Despite all efforts, each of the steps is subject to imperfections, producing statistical errors in survey statistics. The errors involving the gap between the measures and the construct are issues of validity. The errors arising during the application of the measures are called “measurement errors”. Editing and processing errors can arise during efforts to prepare the data for statistical analysis. Coverage errors arise when enumerating the target population using a sampling frame. Sampling errors stem from surveys measuring only a subset of the frame population. The failure to measure all sample persons on all measures creates nonresponse error. “Adjustment errors” arise in the construction of statistical estimators to describe the full target population. All of these error sources can have varying effects on different statistics from the same survey. (p. 56)

3.1.2 Berinsky, A. J. (2017). Measuring public opinion with surveys. Annual review of political science, 20(1), 309–329.

O artigo enfrenta a seguinte questão: “How can we best gauge the political opinions of citizenry?”, isto é, como podemos medir melhor a opinião pública? Trata-se de uma pergunta fundamental para qualquer sociedade democrática.

There are two basic choices we make when conducting a poll: which people to interview and what questions to ask them. These choices seem simple, but neither is straightforward. The strategies one chooses can greatly affect the answers one gets. Thus, the voice of the people, as reflected in polls, is profoundly shaped by the decisions we make as researchers. (p. 16.2)

3.1.2.1 Whom to ask?

For most of the twwentieth century, these procedures included face-to-face multi-stage designs and telephone interviewing by random-digit dialing. These methods, though not SRS [simple random sampling], can be conducted in ways that allow researchers to approximate SRS. Statistical methods have been developed to account for the design components of modern survey sampling, such as clustering and stratification (Kish 1965, Lohr 2010). (p. 16.3)

Nos Estados Unidos, mais ou menos em meados da década de 1970, mais de 90% das casas tinham telefone, e as taxas de resposta eram altas. No entanto, no fim dos anos 1990 as taxas de resposta começaram a cair de maneira vertiginosa. Além disso, telefones de casa passaram a ser menos utilizados em relação a celulares.

Cell phones are tied to individuals, whereas landlines are attached to households.

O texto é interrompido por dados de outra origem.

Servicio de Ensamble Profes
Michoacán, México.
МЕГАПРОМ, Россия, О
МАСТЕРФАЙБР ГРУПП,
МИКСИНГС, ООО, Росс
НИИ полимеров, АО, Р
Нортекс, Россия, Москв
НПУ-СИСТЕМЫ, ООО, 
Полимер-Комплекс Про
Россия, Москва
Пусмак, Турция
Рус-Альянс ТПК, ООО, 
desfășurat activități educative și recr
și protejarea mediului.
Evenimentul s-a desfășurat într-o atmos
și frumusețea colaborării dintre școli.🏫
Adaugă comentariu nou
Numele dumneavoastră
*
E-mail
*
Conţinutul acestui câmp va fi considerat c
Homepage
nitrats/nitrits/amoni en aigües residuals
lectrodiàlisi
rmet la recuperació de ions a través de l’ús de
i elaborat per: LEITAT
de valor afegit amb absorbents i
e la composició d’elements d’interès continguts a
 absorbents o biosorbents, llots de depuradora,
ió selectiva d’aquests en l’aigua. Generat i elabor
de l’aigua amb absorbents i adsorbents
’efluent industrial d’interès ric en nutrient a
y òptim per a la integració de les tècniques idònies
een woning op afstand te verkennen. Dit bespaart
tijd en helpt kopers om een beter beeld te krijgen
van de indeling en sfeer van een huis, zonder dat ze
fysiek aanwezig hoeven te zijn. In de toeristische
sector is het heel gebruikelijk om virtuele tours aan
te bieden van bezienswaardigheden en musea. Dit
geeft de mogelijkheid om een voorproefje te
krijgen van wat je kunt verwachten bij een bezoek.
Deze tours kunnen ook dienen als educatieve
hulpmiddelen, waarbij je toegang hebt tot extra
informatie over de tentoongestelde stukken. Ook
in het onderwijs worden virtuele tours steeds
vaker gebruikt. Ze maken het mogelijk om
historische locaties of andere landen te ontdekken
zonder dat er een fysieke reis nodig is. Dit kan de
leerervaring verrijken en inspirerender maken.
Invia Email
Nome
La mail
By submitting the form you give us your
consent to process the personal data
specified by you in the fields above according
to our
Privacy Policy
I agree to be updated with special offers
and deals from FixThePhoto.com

Blending samples with these two types of points of contact is no easy feat. For instance, many individuals are reachable by both cell phone and landline. People who appear in both frames will have a higher probability of inclusion. (p. 16.6).

It is extremely difficult to define a target population that we would like to represent with our sample. Hillygus (2016) rightly points out that there exists no list of all internet users we can draw upon analogous to the list of telephone numbers. As a result, research over the internet is often conducted using nonprobability samples (although, of course, just as non-online polls are no inherently probability samples, online polls do not necessarily have to be nonprobability samples). (p. 16.6)

Há também outras estratégias de amostragem, como a Address-Based Sampling (ABS), que utiliza endereços postais como base para a amostragem.

Além disso, outro problema envolve o fato de que as pessoas simplesmente estão menos dispostas a responder (cooperar) a pesquisas. Isso pode ser um problema, pois as pessoas que não respondem podem ter características diferentes daquelas que respondem e levar a vieses nas estimativas.

The central challenge of selecting respondents to interview is to minimize the differences between the people we ask our questions and the people we miss. For instance, the fundamental problem with continuing to use landlines to sample survey respondents is that the vast majority of people who should be in our sample are not in out sample – either because we cannot reach them or because they refuse to answer our questions once we contact them. From this perspective, the proper way to fix the problem is to consider how the people we can reach differ from the people we cannot reach – and account for those differences through weighting. We can adjust our samples, but in order to arrive at an accurate picture of the public will, we must measure the differences between respondents and nonrespondents to particular surveys. (p. 16.7-16.8)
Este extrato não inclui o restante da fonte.